VMware Modern Apps Community
ajgodzilla1
Contributor
Contributor

TKGI 1.14 Enabling snapshot support

I have deployed TKGI version 1.14.0 and per documentation, this should have CSI drivers v2.5.1 that have support for volume snapshots.. I am using the automatically  installed CSI drivers and not the manually installed as recommended.  

I am having issues when trying to run the deploy-csi-snapshot-components.sh  as indicated at this site: https://docs.vmware.com/en/VMware-vSphere-Container-Storage-Plug-in/2.0/vmware-vsphere-csp-getting-s...

It seems to fail because snapshot controller that it is trying to deploy on the master node is failing because it could not find a node that matched the nodeSelector which in this case is the master node.

I noticed that when I run "kubectl get nodes", only worker nodes show up and not master node.  Is this hidden?
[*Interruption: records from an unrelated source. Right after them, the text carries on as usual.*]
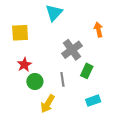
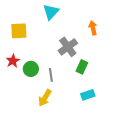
red star: (24, 65) -> (13, 61), moved
gray line: (62, 79) -> (51, 75), moved
green circle: (35, 81) -> (31, 69), moved

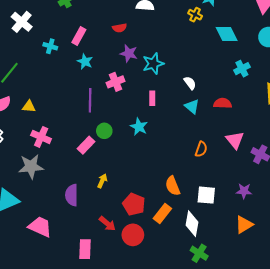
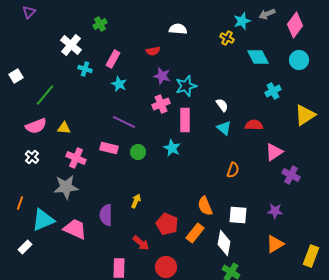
white cross: (22, 22) -> (71, 45), moved
pink cross: (116, 82) -> (161, 104), moved
pink rectangle: (152, 98) -> (185, 120), size x1.6
purple line: (90, 100) -> (124, 122), turned -65
pink triangle: (235, 140) -> (274, 152), moved, turned 36
pink rectangle: (86, 145) -> (109, 148), moved, turned 60
pink trapezoid: (40, 227) -> (75, 229), moved
red circle: (133, 235) -> (166, 267), moved

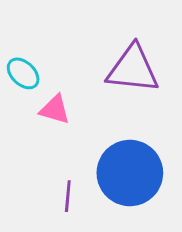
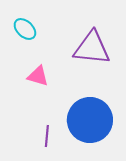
cyan ellipse: (23, 73) -> (25, 29), moved

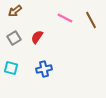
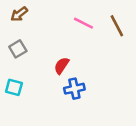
red semicircle: (37, 37) -> (62, 66), moved
blue cross: (44, 69) -> (74, 89), moved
OR is there a configuration file or something I have to modify to have the master node be listed in "kubectl get nodes".   Because it can not find the master node this script is failing.

Another thing I noticed in the script is that it looking for the vsphere-csi-controller pod within the vmware-system-csi and when I run "kubectl get pods -n vmware-system-csi" there are no resources running.  Again I am using the "automatically installed CSI driver".  Is there something I am missing in the deployment of the cluster and TKG-I that is not properly deploying these pods as defined in the vsphere-csi-driver.yaml file.   I tried to manually install the CSI drivers, however, the CSI driver also expects the master node to be listed when doing a "kubectl get nodes".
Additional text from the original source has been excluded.